Zu Paulas wohl wichtigsten Einflüssen zählen die französischen Impressionisten. Aber auch von der ägyptischen Sarkophag-Porträtmalerei lässt sie sich inspirieren. Bei ihrem ersten Besuch in Paris besucht sie das ägyptische Museum und bestaunt dort die ägyptischen Sarkophage, aus der Zeit, als sie ägyptische Kunst sich stark mit hellenistischen Einflüssen durchdrang. Was sie beeindruckte waren die Porträts, die man auf den Sarkophagen sehe konnte: Abbildungen der Gesichter des Verstorbenen, in einem sehr reduzierten Stil gemalt. In dieser Kunst erkannte sie ihre Vorliebe wieder, sich selbst in ihrer eigenen Kunst auf das für sie Wesentliche zu beschränken.

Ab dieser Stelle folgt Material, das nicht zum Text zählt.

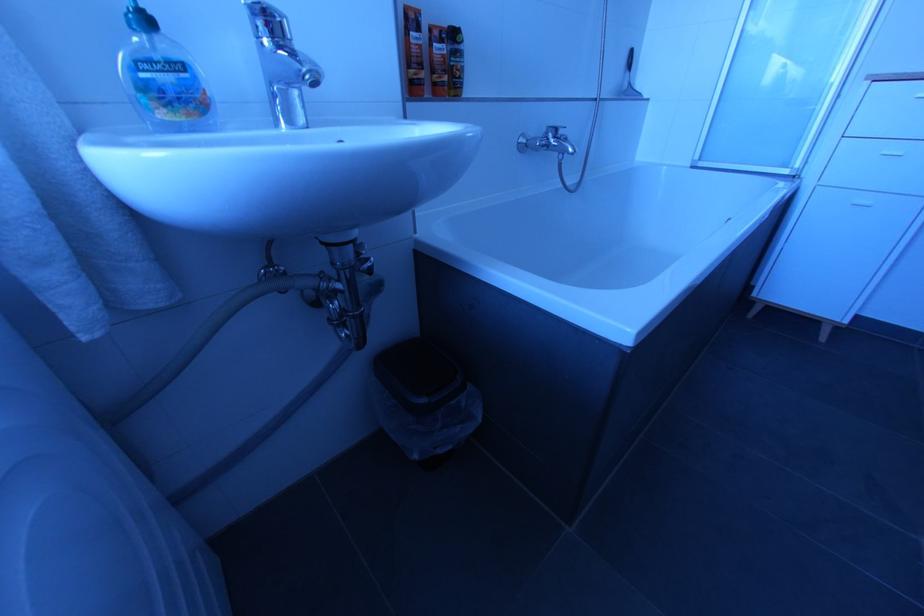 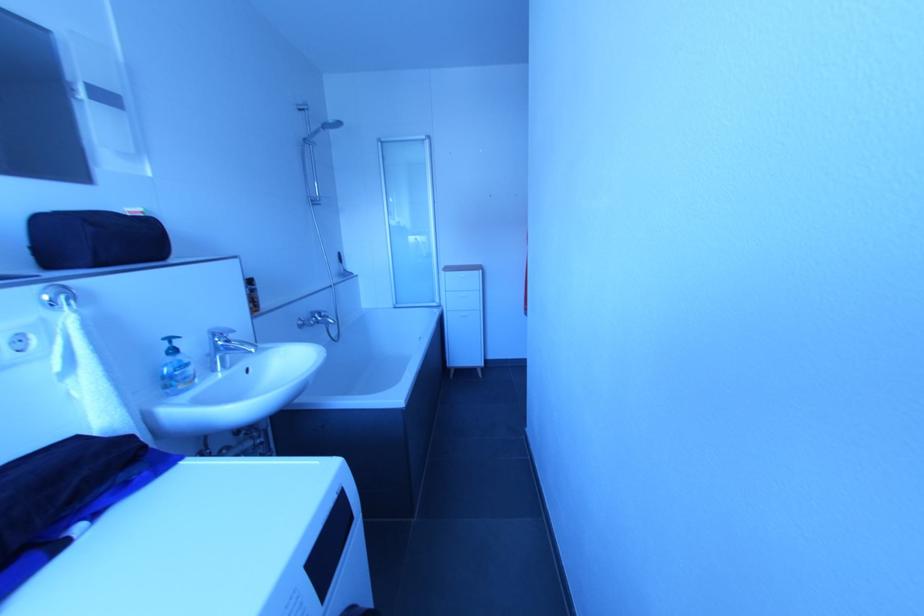 Question: The first image is from the beginning of the video and the second image is from the end. How did the camera likely rotate when shooting the video?

Choices:
 (A) Left
 (B) Right
 (C) Up
 (D) Down

Answer: (B) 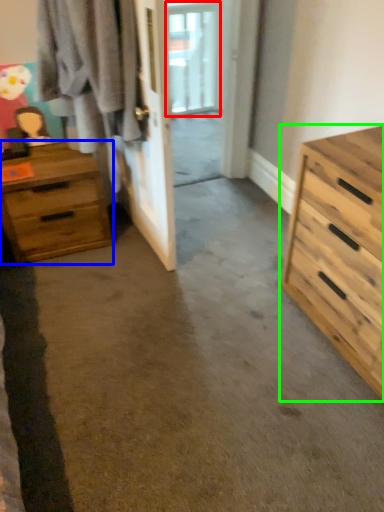 Question: Based on their relative distances, which object is farther from window (highlighted by a red box)? Choose from chest of drawers (highlighted by a blue box) and chest of drawers (highlighted by a green box).

Choices:
 (A) chest of drawers
 (B) chest of drawers

Answer: (B) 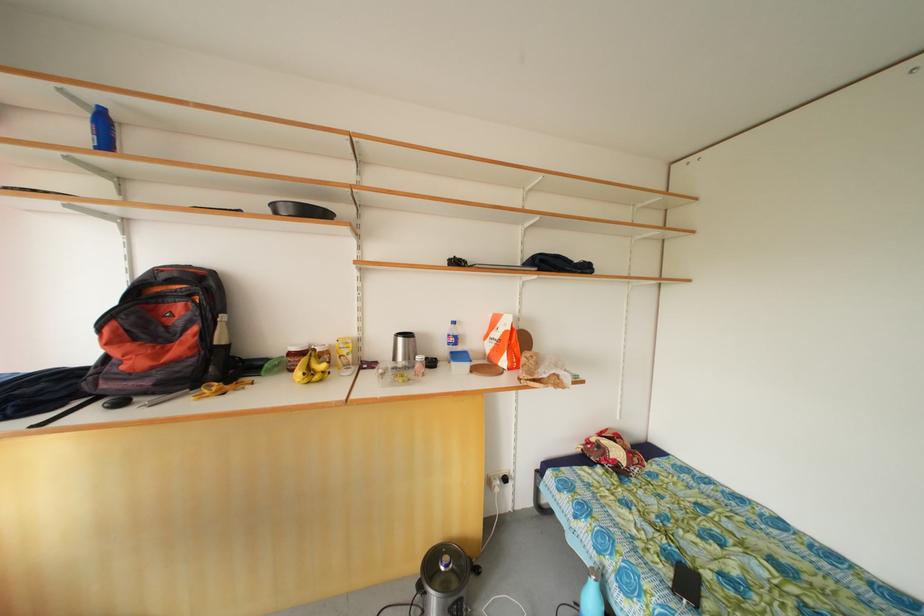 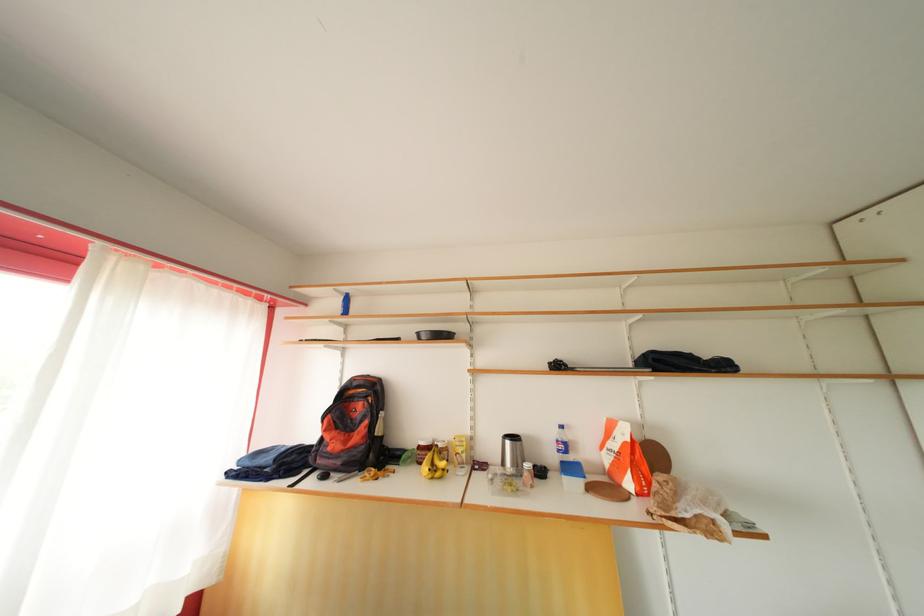 The point at (504,341) is marked in the first image. Where is the corresponding point in the second image?

(622, 451) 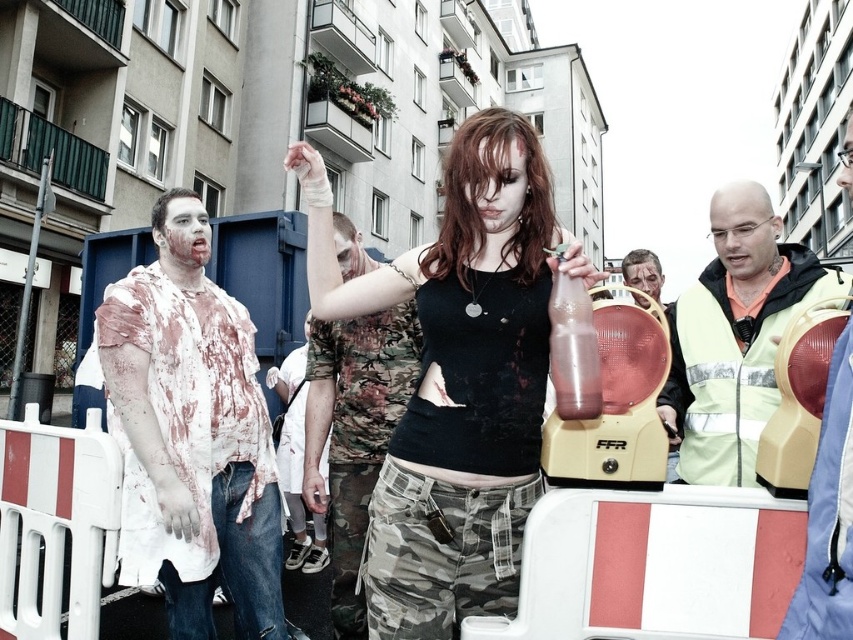 Looking at this image, you are a photographer at this zombie event. You want to take a photo focusing on the matte black tank top at center and the light green reflective vest at center right. Which one will appear larger in the photo?

The matte black tank top at center will appear larger in the photo because it is closer to the viewer than the light green reflective vest at center right.

You are a photographer at the zombie event and want to capture a shot of the matte black tank top at center and the translucent plastic bottle at center. Which object should you focus on first if you need to frame them from left to right?

The matte black tank top at center should be framed first on the left side since it is positioned to the left of the translucent plastic bottle at center.

You are a photographer at the zombie event. You need to place a spotlight on the matte black tank top at center. The spotlight can only be placed at point (x=457, y=378). Is the spotlight correctly positioned?

Yes, the matte black tank top at center is located at point (x=457, y=378), so the spotlight is correctly positioned there. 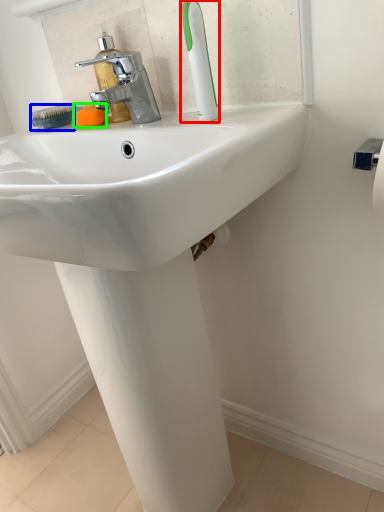 Question: Estimate the real-world distances between objects in this image. Which object is farther from toothbrush (highlighted by a red box), brush (highlighted by a blue box) or soap (highlighted by a green box)?

Choices:
 (A) brush
 (B) soap

Answer: (A) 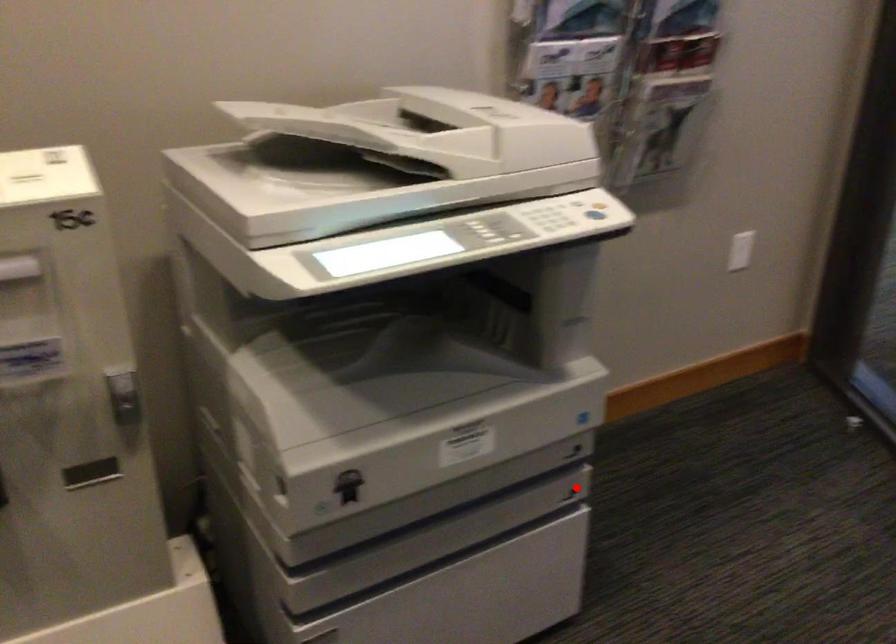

Am häufigsten wählt Paula als Motiv für ihre Kunst, ländliche Landschaften, vornehmlich von der Worpsweder Heiden- und Moorlandschaft inspiriert, daneben Kinder und Frauen und sich selbst. Allen Motiven gemeinsam ist, dass sie gemalt sind, mit nur wenigen reduzierten Farben, meist kräftige erdige und dunkle Töne, aus denen manchmal sehr viel hellere Farben, als Lichtpunkte deutlich umgrenzt aus dem Bild stechen. So wie die Farben, so sind auch die Flächen und Umrisse reduziert gehalten. Es gibt kaum kleine Details, die Bilder sind damit das Gegenteil, was man ansonsten „verspielt“ nennt. In ihrer Reduziertheit wirken viele Bilder auf den Betrachter beklemmend, so als würde Paula insbesondere die von ihr gemalten Menschen in einer zumindest ernsten, melancholischen und sogar traurigen Stimmung festhalten wollen. Mit dieser Stimmung hatten viele Betrachter ihrer und der Zeit danach Schwierigkeiten. Die noch vorherrschende Kunst der Gründerzeit heroisierte die Menschen und die ihm umgebende Natur. Paulas Darstellungen wirkten demgegenüber wie eine Kritik an diesem vorherrschenden Bild, so als wolle sie das harte und trostlose Leben der sie besonders in Worpswede umgebenden Menschen hervorheben. Daran konten sich viele Menschen ihrer Zeit nicht wirklich erwärmen.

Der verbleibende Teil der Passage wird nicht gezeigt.